What is a KCOP?
A Kafka Custom Operation Processor (KCOP) lets you decide what gets written to Kafka in response to an event that happens on the source database. Not only do they allow unparalleled flexibility but also improve the performance of writing data to Kafka!
KCOPs are pluggable java transformation modules. The input to a KCOP is the source event’s values and metadata and a KCOP’s output is the Kafka producer records that IBM Data Replication’s CDC Replication Engine for Kafka will write to a Kafka cluster in response.
A KCOP is called once for every replicated source insert, update and delete. For each event, it returns a list of Kafka records. By doing so, it decides how many records to write to Kafka, where those records should go (destination topic and partition) and what the format and content of the record payload is.

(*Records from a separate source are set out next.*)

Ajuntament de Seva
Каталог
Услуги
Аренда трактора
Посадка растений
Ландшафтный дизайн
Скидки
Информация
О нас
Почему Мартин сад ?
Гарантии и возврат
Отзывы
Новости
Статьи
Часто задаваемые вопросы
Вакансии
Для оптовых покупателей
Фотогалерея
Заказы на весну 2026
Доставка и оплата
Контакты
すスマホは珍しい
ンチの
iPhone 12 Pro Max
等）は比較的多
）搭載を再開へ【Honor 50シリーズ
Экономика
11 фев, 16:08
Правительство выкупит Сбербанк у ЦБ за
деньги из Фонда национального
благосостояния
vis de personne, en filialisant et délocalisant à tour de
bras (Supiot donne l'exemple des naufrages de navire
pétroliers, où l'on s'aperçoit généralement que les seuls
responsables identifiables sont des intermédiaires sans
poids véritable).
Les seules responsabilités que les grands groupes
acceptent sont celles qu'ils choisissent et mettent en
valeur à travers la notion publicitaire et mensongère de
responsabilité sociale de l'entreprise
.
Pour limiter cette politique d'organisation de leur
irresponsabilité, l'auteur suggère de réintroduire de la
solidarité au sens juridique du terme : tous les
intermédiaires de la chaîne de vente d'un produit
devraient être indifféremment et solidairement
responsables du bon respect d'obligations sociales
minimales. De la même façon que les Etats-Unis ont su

https://www.ibm.com/docs/en/idr/11.4.0?topic=crek-kafka-custom-operation-processor-kcop-cdc-replication-engine-kafka
Videos and Examples…
https://www.ibm.com/support/pages/ibm-data-replication-community-wiki#Kafka
Sounds Great, But How do I Use One?
If you are running the CDC Replication Engine for Kafka, you already are! A KCOP is always used to generate the Producer Records that IDR then sends to Kafka. CDC includes 6 KCOPs that can be selected for a subscription, with a KCOP sending records with Avro formatted content being selected by default. These “integrated KCOPs” are built-in and selectable through the GUI.
The provided integrated KCOPs span multiple data formats (Avro, JSON, CSV) and multiple patterns of apply (Kafka compaction compliant streaming, Audit messages, etc). Each has a myriad of additional features you can select to further customize the messages: you can configure headers, destination topics, metadata fields, alternate serializers, etc. through properties.

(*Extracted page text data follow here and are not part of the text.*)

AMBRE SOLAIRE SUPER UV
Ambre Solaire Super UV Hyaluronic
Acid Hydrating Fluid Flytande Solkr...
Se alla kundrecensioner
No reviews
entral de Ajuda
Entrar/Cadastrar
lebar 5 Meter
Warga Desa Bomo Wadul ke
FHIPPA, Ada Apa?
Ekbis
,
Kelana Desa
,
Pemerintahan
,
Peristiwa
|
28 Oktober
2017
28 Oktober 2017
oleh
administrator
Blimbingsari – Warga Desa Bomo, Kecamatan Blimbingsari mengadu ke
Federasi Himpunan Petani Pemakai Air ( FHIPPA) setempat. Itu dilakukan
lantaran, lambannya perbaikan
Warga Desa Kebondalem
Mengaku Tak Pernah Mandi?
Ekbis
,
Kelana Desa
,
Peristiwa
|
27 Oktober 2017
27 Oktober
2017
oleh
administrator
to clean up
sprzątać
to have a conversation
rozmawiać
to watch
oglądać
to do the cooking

https://www.ibm.com/docs/en/idr/11.4.0?topic=kafka-enabling-integrated-custom-operation-processors-kcop
What about CRAZY levels of CuStOmiZATion?
While many make use of the integrated KCOPs, there are business flows that require bespoke custom KCOPs tailored to their exact needs. By providing a custom KCOP, you can determine to the byte level the content of records sent to Kafka.

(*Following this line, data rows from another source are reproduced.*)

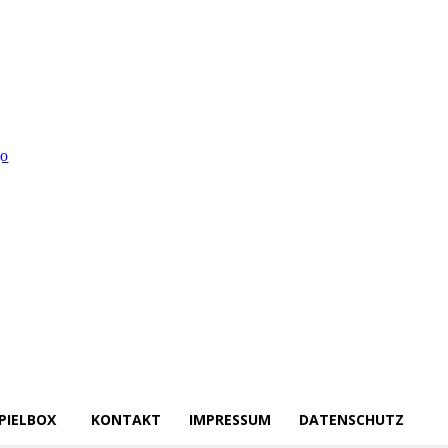
PIELBOX
KONTAKT
IMPRESSUM
DATENSCHUTZ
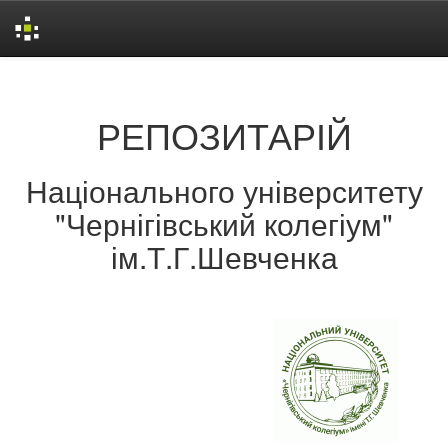
Skip
navigation
РЕПОЗИТАРІЙ
Національного університету
"Чернігівський колегіум"
ім.Т.Г.Шевченка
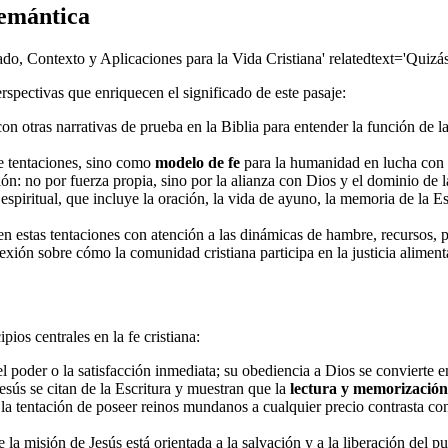
semántica
cado, Contexto y Aplicaciones para la Vida Cristiana' relatedtext='Quizás
rspectivas que enriquecen el significado de este pasaje:
on otras narrativas de prueba en la Biblia para entender la función de 
e tentaciones, sino como
modelo de fe
para la humanidad en lucha con e
ón: no por fuerza propia, sino por la alianza con Dios y el dominio de l
a espiritual, que incluye la oración, la vida de ayuno, la memoria de la 
en estas tentaciones con atención a las dinámicas de hambre, recursos, p
exión sobre cómo la comunidad cristiana participa en la justicia alimenta
pios centrales en la fe cristiana:
l poder o la satisfacción inmediata; su obediencia a Dios se convierte e
Jesús se citan de la Escritura y muestran que la
lectura y memorización
 la tentación de poseer reinos mundanos a cualquier precio contrasta con 
ue la misión de Jesús está orientada a la salvación y a la liberación del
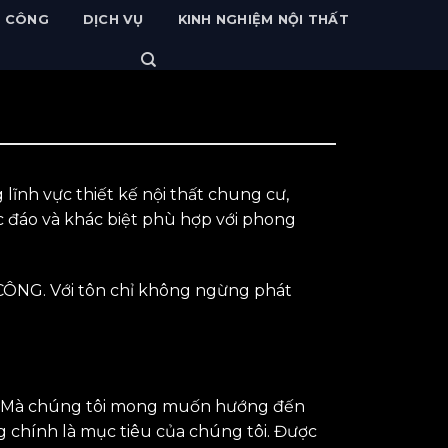
I CÔNG
DỊCH VỤ
KINH NGHIỆM NỘI THẤT
lĩnh vực thiết kế nội thất chung cư,
ộc đáo và khác biệt phù hợp với phong
 CÔNG. Với tôn chỉ không ngừng phát
đáo. Mà chúng tôi mong muốn hướng đến
g chính là mục tiêu của chúng tôi. Được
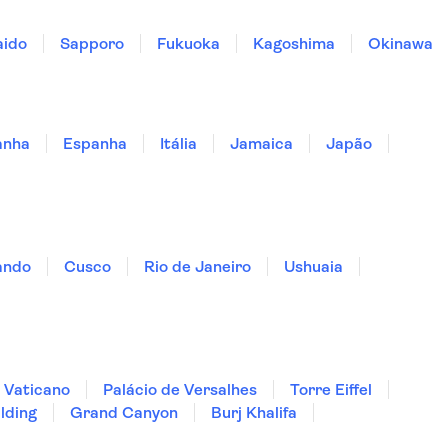
aido
Sapporo
Fukuoka
Kagoshima
Okinawa
anha
Espanha
Itália
Jamaica
Japão
ando
Cusco
Rio de Janeiro
Ushuaia
 Vaticano
Palácio de Versalhes
Torre Eiffel
lding
Grand Canyon
Burj Khalifa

Examples of leveraging custom KCOPs include:
1) One Source Event To Many Kafka Messages
Multiple Data Formats : Writing messages out in two different formats (eg. Avro and JSON) for each replication event. This can assist in migration scenarios, older applications can read the JSON topic while newer ones can make use of the Avro topic containing the same replication events.
Managing Sensitive Information: Often times the source data contains sensitive information which isn’t required for aggregating analytics use cases, but is required for some downstream applications. Eg. a retailer doesn’t need to expose credit card numbers to his analytics applications but does need it for his accounting ones. Messages containing the full source table content are written to a topic with appropriate access control and the same message without the sensitive columns to a topic which more general users can access.
Flagging and Alerts: Examine event data to programatically decide if an extra event should be sent to a special notify topic. Banks leverage this to write a specific message to a topic for high dollar transactions so as to notify users of account activity in real time.
2) Encryption and Bespoke Transformations
Encryption: Many businesses have security requirements that preclude data leaving their local network with certain column values un-encrypted. KCOPs are a life saver for making calls to Encryption API’s in horizontally scalable parallelism and while streaming in real time. The CDC Replication Engine for Kafka sits on the local network and encrypts specific source column values before writing the resulting messages to a cloud based managed Kafka solution. Some companies implemented multiple enterprise third party encryption solutions, while other companies developed RSA encryption protocols in-house.
Heavy Transformation: Kafka doesn’t define the format of the content of its message payload so implementing data formats beyond those provided enables great flexibility (eg. protobuf).
Integration With Third Party And Legacy Applications: Integrated KCOPs offer many property-driven options to alter the schema. In cases where a legacy application exists that needs an exact schema, you can write a custom KCOP to specify the schema and data content to the byte level. Need a datatype transformation to avoid changing a legacy app… or some extra fields added? KCOPs have you covered.
How Easy Is Making A Custom KCOP?
Creating a custom KCOP requires writing a java class that implements 3 methods. In case it has been a while since the last time you wrote a java class, we have you covered. The code for every one of our integrated KCOPs is provided, and often all that’s needed for a bespoke requirement is a few lines added to one of the existing ones. Each subscription can run one KCOP and you provide the name of yours in the Management Console GUI.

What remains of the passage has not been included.